Sadly, industrial nations spend a pittance on overseas water and sanitation
projects only five of 22 nations have met the U.N. goal for spending
0.7 percent of a nations gross national income on overseas development
assistance, and only a fraction of all international assistance is spent on
water and sanitation projects. In the period 1999 to 2001, an average of only
$3 billion annually was provided for water supply and sanitation projects, but
consumers are thought to spend at least $100 billion per year on bottled water
(see sidebar).
Back at home
Although the developing world faces the brunt of the water-related human health
crisis, the United States and many industrialized nations also face threats,
albeit of a different nature.
Over the past 100 years, we have built hundreds of dams, blocking the flow of
almost every major river in the United States. This development has destroyed
critical habitat, decimated salmon and other fish runs and harmed users downstream.
It has also pushed water resources in many places to the brink; we may be using
certain supplies faster than nature can recharge them and in some places, water
contamination is getting worse (see Geotimes, May 2004).
To top it all off, climate change, by altering temperatures and when and where
precipitation falls, may further stress water systems around the country.
We can, however, meet much of our future need through improved efficiency and
intelligent planning. The Pacific Institutes report, Waste
Not, Want Not, found that California can cut its urban use by one-third
using currently available water-saving technology.
New technologies and innovative planning, especially when it comes to water
for agriculture, industry and energy, could yield huge further savings; we can
meet our future needs, but only if we become more aggressive and organized in
improving efficiency, tracking use and protecting overstressed resources. And
only if we acknowledge that the global water crisis could one day come home.

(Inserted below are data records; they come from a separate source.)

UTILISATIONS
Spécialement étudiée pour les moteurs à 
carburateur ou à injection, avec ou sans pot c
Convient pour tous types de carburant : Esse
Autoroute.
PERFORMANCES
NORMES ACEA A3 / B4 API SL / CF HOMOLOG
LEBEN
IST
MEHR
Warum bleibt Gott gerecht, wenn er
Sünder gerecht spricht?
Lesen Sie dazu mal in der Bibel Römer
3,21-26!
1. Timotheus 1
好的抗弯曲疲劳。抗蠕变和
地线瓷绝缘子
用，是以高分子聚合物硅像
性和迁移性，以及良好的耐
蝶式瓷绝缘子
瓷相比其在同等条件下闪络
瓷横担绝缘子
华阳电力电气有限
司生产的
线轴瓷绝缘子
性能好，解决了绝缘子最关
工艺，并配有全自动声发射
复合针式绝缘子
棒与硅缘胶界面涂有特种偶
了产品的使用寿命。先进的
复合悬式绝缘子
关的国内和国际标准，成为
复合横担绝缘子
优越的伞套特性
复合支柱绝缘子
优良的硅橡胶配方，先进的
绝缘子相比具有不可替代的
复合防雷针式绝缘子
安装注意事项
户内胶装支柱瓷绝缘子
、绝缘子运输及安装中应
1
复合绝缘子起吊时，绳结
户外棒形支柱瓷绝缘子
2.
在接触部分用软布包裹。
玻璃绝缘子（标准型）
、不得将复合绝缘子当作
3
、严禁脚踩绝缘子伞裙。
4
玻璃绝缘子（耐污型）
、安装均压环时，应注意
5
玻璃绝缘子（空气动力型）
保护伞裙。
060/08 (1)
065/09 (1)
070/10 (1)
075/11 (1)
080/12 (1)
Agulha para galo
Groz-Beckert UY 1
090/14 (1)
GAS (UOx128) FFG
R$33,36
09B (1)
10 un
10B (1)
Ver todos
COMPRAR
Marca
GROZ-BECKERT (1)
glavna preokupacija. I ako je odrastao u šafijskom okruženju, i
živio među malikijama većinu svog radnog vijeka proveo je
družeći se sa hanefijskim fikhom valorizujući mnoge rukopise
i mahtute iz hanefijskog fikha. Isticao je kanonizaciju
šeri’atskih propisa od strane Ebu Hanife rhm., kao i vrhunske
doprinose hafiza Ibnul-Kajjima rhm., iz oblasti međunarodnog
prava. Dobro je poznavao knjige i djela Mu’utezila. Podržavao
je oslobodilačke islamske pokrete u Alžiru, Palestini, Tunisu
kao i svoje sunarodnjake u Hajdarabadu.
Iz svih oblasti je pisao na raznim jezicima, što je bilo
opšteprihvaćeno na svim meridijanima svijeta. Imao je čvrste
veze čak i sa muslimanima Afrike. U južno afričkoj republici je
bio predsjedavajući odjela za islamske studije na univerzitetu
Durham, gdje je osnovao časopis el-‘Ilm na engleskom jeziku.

Bettering our situation here and overseas will require the ongoing efforts of
hydrologists, geologists and other water experts, who have already given us
a better picture of how the water cycle works and how to tackle both natural
and human-caused change.
What we need is a new global push at the political and even societal level to
help those without basic water access, so we can stem the terrible tide of death
and disease that haunts the developing world. Some experts believe that $10
billion to $20 billion per year spent intelligently on community-scale efforts
could make a huge improvement in the crisis over the next decade or two.